Y luego un tercero replicar: -¡Y como que tiene traza de futre pobre, hombre! Martín, recién llegado a la capital, ignoraba la insolencia de sus compatriotas obreros de esta ciudad, y sintió el despecho apoderarse de su paciencia.
-Yo a nadie he insultado dijo, dirigiéndose al grupo-, y no permitiré que me insulten tampoco.
-¿Y por qué lo insultan, porque le dicen pobre? Noshotros somos pobres también -contesto una voz.
-¡Entonhes le iremos ques rico, pue! -dijo otro, acercándose al joven.
-Y si es tan rico, ¿por qué no compró, pues? -añadió el primero que había hablado, acercándosele aún más que el anterior.
Rivas acabó con esto de perder la paciencia, y empujó con tal fuerza al hombre, que éste fue a caer al pie de sus compañeros.
-¿Y dejái que te pegue un futre? -le dijo uno. -Levántate hom, no seái falso dijo otro.
El zapatero se levantó, en efecto, y arremetió al joven con furia. Una riña de pugilato se trabó entonces entre ambos, con gran alegría de los otros, que aplaudían y animaban, elogiando con imparcialidad los golpes que cada cual asestaba con felicidad a su adversario.
-Cáscale fuerte en las narices decía uno.
-Sácale chocolate al futre -agregaba otro.
-Pégale fuerte y feo exclamaba el tercero. De súbito se oyó una voz que hizo dispersarse el grupo como por encanto, y dejar solos a los combatientes.
-Allí viene el pelto dijeron, corriendo dos o tres.
Y fueron seguidos por los otros, al mismo tiempo que un policial tomó a Martín de un brazo y al zapatero de otro, diciéndoles: -Los dos van pa entro cortitos.
Rivas volvió del aturdimiento que aquella riña le había causado cuando sintió esta voz y vio el uniforme del que le detenía.
-Yo no he tenido la culpa de este pleito dijo, suélteme usted.
-Pa entro, pa entro, ande no más contestó el policial. Y principió a llamar con el pito. En vano quiso Martín explicarle el origen de lo acaecido, el policial nada oía, y siguió llamando con su pito hasta que se presentó un cabo seguido de otro soldado.
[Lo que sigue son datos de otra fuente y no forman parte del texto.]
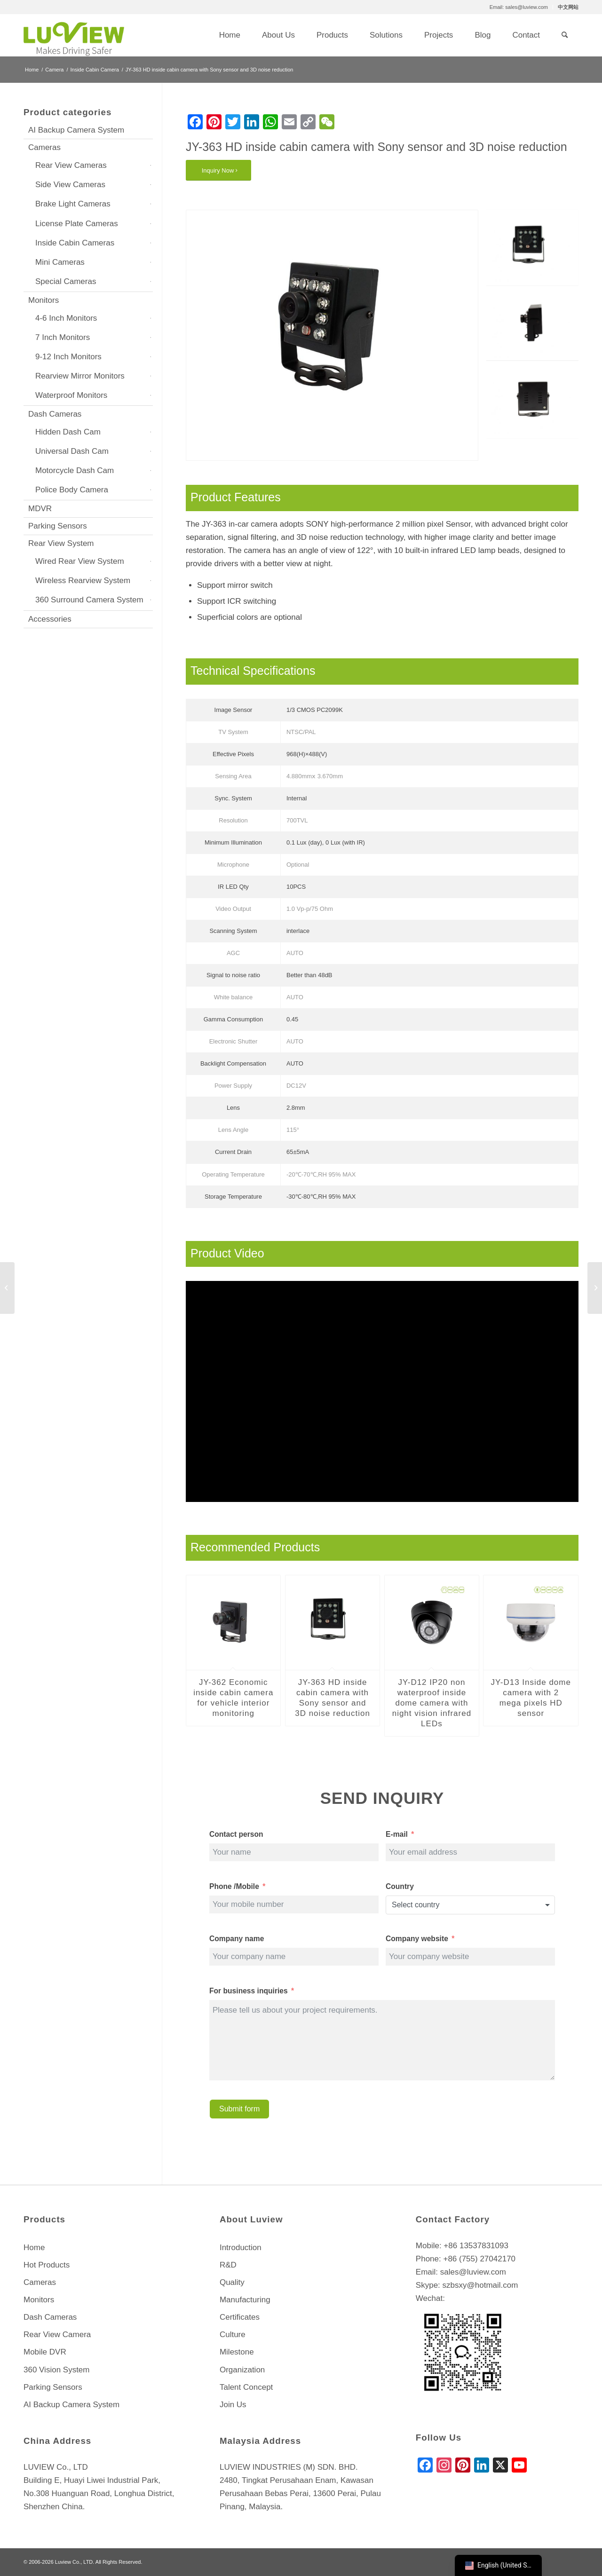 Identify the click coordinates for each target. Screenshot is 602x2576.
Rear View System (61, 543)
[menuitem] (519, 7)
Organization (242, 2369)
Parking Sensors (57, 526)
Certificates (240, 2317)
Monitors (43, 300)
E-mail (397, 1834)
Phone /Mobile (234, 1886)
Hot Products (47, 2264)
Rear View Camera (57, 2334)
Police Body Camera (71, 489)
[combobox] (470, 1905)
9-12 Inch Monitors (68, 356)
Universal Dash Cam (72, 451)
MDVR (40, 508)
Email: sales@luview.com (519, 7)
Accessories (49, 619)
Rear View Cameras (71, 165)
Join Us (233, 2404)
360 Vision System (56, 2369)
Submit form (239, 2109)
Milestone (237, 2351)
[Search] (564, 35)
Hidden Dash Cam (68, 431)
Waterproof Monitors (71, 395)
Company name (236, 1939)
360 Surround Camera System (89, 599)
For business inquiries (248, 1991)
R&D (228, 2264)
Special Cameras (65, 281)
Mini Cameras (60, 262)
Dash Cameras (54, 414)
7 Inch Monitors (62, 337)
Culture (233, 2334)
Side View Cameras (70, 184)
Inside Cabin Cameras (74, 242)
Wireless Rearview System (82, 580)
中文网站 (568, 7)
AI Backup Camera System (76, 130)
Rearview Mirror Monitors (80, 375)
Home (34, 2247)
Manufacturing (245, 2299)
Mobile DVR (45, 2351)
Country (400, 1886)
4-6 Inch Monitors (66, 318)
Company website (418, 1939)
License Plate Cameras (76, 223)
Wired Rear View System (79, 561)
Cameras (44, 147)
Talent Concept (246, 2387)
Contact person (236, 1834)
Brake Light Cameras (73, 203)
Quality (232, 2282)
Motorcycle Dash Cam (74, 470)
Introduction (240, 2247)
Con éstos, su elocuencia fracasó del mismo modo.
El cabo oyó impasible la relación que se le hacía, y sólo contestó con la frase sacramental del cuerpo de seguridad urbana: -Páselos pa entro. Ante tan uniforme modo de discutir, Rivas conoció que era mejor resignarse, y se dejó conducir con su adversario hasta el cuartel de policía.
Al llegar, esperó Martín que el oficial de guardia, ante quien fue presentado, hiciera más racional justicia a su causa, pero éste oyó su relación y dio la orden de hacerle entrar hasta la llegada del mayor.